Je connaissais deja l'histoire pour avoir vu une autre version plus tardive signé Tai Kato, formidablement réalisé mais dont la dimension mélo était très rapidement fatigante. Cette première adaptation d'un roman contemporain s'avère largement plus satisfaisante dans son sentimentalisme. Au delà de l'avantage d'être un film muet (évacuant la difficulté des dialogues dégoulinant), l'approche est de toute façon moins dans le chantage émotionnelle avec plus d'accents mis sur l'humanisme de l'histoire et les errements des personnages. A l'image d'une ouverture de 10 minutes sur des personnages qui disparaitrons une fois le héros bien établi aux yeux du spectateur (alors qu'ils seront plus présent dans le remake), Inagaki privilégie les rencontres éphémères, fait preuve d'un joli sens de la concision et saisit avec aisance l'émotion naissante sans s'y attarder. Il ne faut pas beaucoup de minutes pour s'émouvoir de la rencontre avec la vieille prostituée par exemple grâce à une belle gestion des décors et du découpage où la tristesse soudaine de cette femme est évoquée visuellement par un changement d'axe brutal, la montrant de dos devant une façade écrasante.
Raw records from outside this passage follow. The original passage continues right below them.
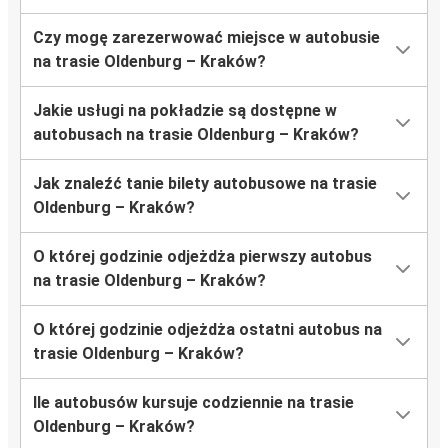
Czy mogę zarezerwować miejsce w autobusie
na trasie Oldenburg – Kraków?
Jakie usługi na pokładzie są dostępne w
autobusach na trasie Oldenburg – Kraków?
Jak znaleźć tanie bilety autobusowe na trasie
Oldenburg – Kraków?
O której godzinie odjeżdża pierwszy autobus
na trasie Oldenburg – Kraków?
O której godzinie odjeżdża ostatni autobus na
trasie Oldenburg – Kraków?
Ile autobusów kursuje codziennie na trasie
Oldenburg – Kraków?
Loin du classicisme, et de l'académisme, de ses films plus tardifs, son style est ici plus découpé, plus dynamique et parvient à rendre vivante la séquence du face à face entre le héros et la propriétaire d'un restaurant. Le montage devient l'écho des sentiments des personnages et s’accélère progressivement jusqu'à l'explosion quand la fille de cette dernière entre en jeux. Il faut dire que les acteurs sont tous justes et touchants, sans tomber dans le pathos démonstratifs, Chiezo Kataoka en tête. Et ça marche puisque la fin ferait presque verser sa petite larme en étant au contraire tout en retenu. Sans doute car le cinéaste privilégie la délicatesse à la mièvrerie.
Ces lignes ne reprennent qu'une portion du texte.